Все это показывает, что изображение смешных сторон в жалком и несчастном чиновнике в какой-то глубине художественной интуиции действительно связано с ощущением нашего с ним братства. Братства нет при остановке на одной внешней картине, где беспросветная тупость Башмачкина мешает чувствовать в нем ту же подлинную человеческую суть, какая есть в нас, но «воспламенение души» Акакия Акакиевича по поводу шинели уже приближает его к нам вплотную. Драма, пережитая несчастным Башмачкиным, разбивает всю начавшуюся для него новую жизнь, — и к этому уже совсем подходят финальные строки повести: «Исчезло и скрылось существо, ничем не защищенное и никому не дорогое, никому не интересное... для которого все же таки, хоть перед самым концом жизни мелькнул светлый гость в виде шинели, ожививший на миг бедную жизнь...»

Из этого ясно, что «дидактическая тенденция», призыв видеть в жалком чиновнике брата, вовсе не стояли вне связи с самим образом Акакия Акакиевича. При внешнем подходе к рассказу контраст между беспощадной характеристикой его и призывом видеть в нем брата оправдывает мысль о том, что дидактическая тенденция проистекала совсем из другого источника, чем чисто художественная интуиция, — но все это рассеивается, когда мы углубимся в рассказ. За внешним реализмом в рассказе стоит анализ душевных движений, который широко раздвигает то, что принято считать реализмом Гоголя.

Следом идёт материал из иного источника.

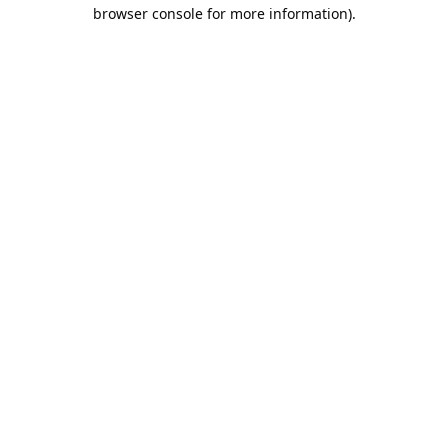
browser console for more information).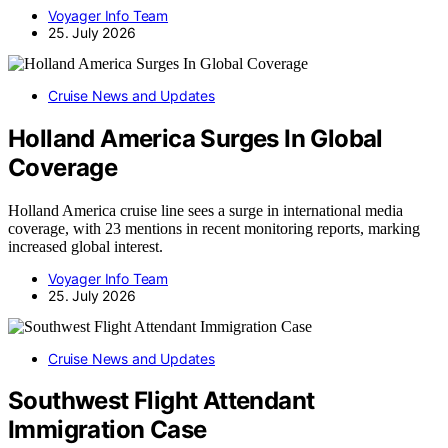
Voyager Info Team
25. July 2026
Cruise News and Updates
Holland America Surges In Global
Coverage
Holland America cruise line sees a surge in international media
coverage, with 23 mentions in recent monitoring reports, marking
increased global interest.
Voyager Info Team
25. July 2026
Cruise News and Updates
Southwest Flight Attendant
Immigration Case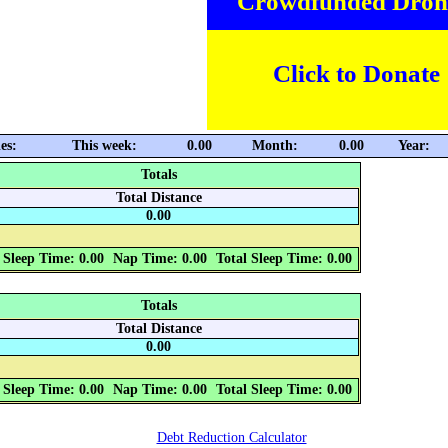
Crowdfunded Dron
Click to Donate
es:
This week:
0.00
Month:
0.00
Year:
Totals
Total Distance
0.00
 Sleep Time: 0.00
Nap Time: 0.00
Total Sleep Time: 0.00
Totals
Total Distance
0.00
 Sleep Time: 0.00
Nap Time: 0.00
Total Sleep Time: 0.00
Debt Reduction Calculator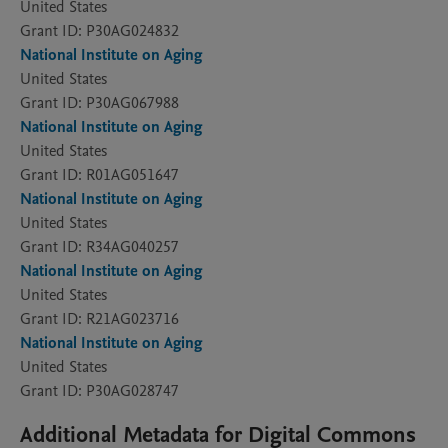
United States
Grant ID: P30AG024832
National Institute on Aging
United States
Grant ID: P30AG067988
National Institute on Aging
United States
Grant ID: R01AG051647
National Institute on Aging
United States
Grant ID: R34AG040257
National Institute on Aging
United States
Grant ID: R21AG023716
National Institute on Aging
United States
Grant ID: P30AG028747
Additional Metadata for Digital Commons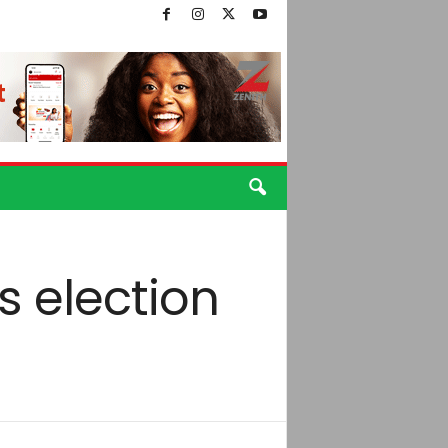
 election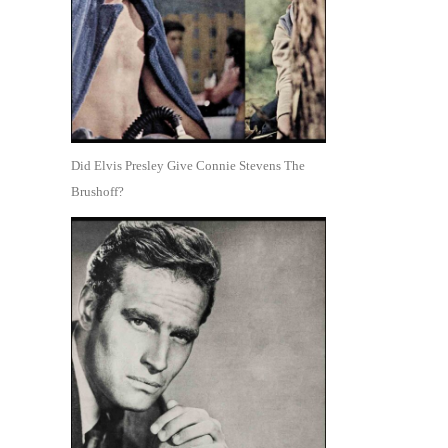
Did Elvis Presley Give Connie Stevens The
Brushoff?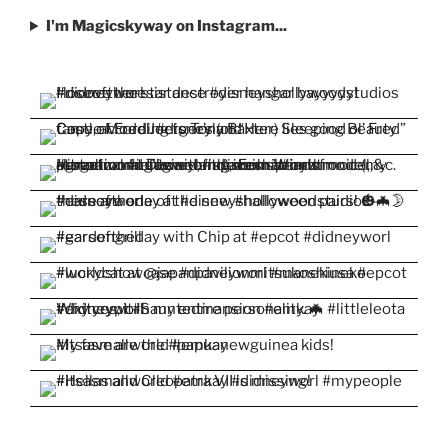
I'm Magicskyway on Instagram...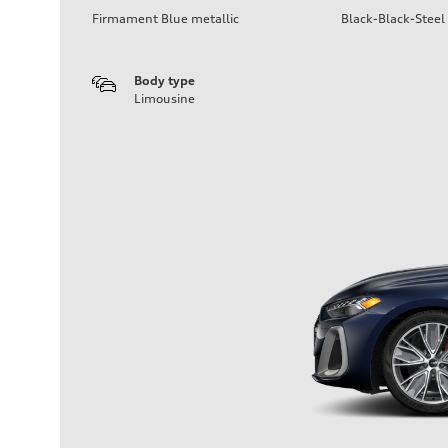
Firmament Blue metallic
Black-Black-Steel
Body type
Limousine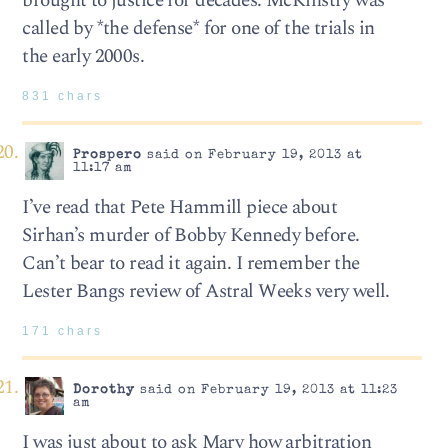
brought to justice for decades. McKinstry was
called by *the defense* for one of the trials in
the early 2000s.
831 chars
Prospero
said on February 19, 2013 at
11:17 am
I’ve read that Pete Hammill piece about
Sirhan’s murder of Bobby Kennedy before.
Can’t bear to read it again. I remember the
Lester Bangs review of Astral Weeks very well.
171 chars
Dorothy
said on February 19, 2013 at 11:23
am
I was just about to ask Mary how arbitration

Здесь мы переходим к проблеме творчества Гоголя в том его аспекте, который обычно ускользает от внимания и читателей, и исследователей. Как ни ярка вся реалистическая картина, которую рисует Гоголь, но это только внешняя оболочказа которой встает сложная тема о человеческой душе. Реалистический рисунок, при пристальном внимании к нему, оказывается очень сложным, таящим в себе иную тему, — и здесь прежде всего надо указать на то, что Гоголь умел как никто вскрывать пошлость в своих героях. Эта тема пошлости, как мы увидим при изучении художественного творчества Гоголя, связана с эстетическими запросами Гоголя и его размышлениями и исканиями в сфере эстетики. Но не только это одно показывает всю сложность «реализма» у Гоголя, не менее важно здесь и то, что я называю «художественным платонизмом» у Гоголя. Мы займемся этим очень важным пунктом в той части

196

нашей работы, где мы будем говорить о Гоголе как художнике. Но и здесь уже уместно сказать, что художественные созерцания Гоголя теснейшим образом связаны в своей глубине с его идейными исканиями и по существу неотделимы от них. Реализм Гоголя — исключительно яркий; он сам по себе уже достаточно богатый, чтобы овладеть вниманием читателя — и Гоголь с большим мастерством и блеском создает впечатление именно реализма, близости рисунка к жизни. Но для самого Гоголя и для чуткого читателя за внешним реализмом встают иные стороны в творчестве Гоголя, которые и создают неотразимое впечатление, овладевая вниманием читателя. Лишь сейчас становится ясным, что в творчестве Гоголя его художественная интуиция и его идейные построения интимно сплетаются в одно целое. Если все же надломилась и оборвалась в нем цельность его вдохновений, то ключ к этому лежит в зигзагах его жизни, а не в самом методе и путях его творчества.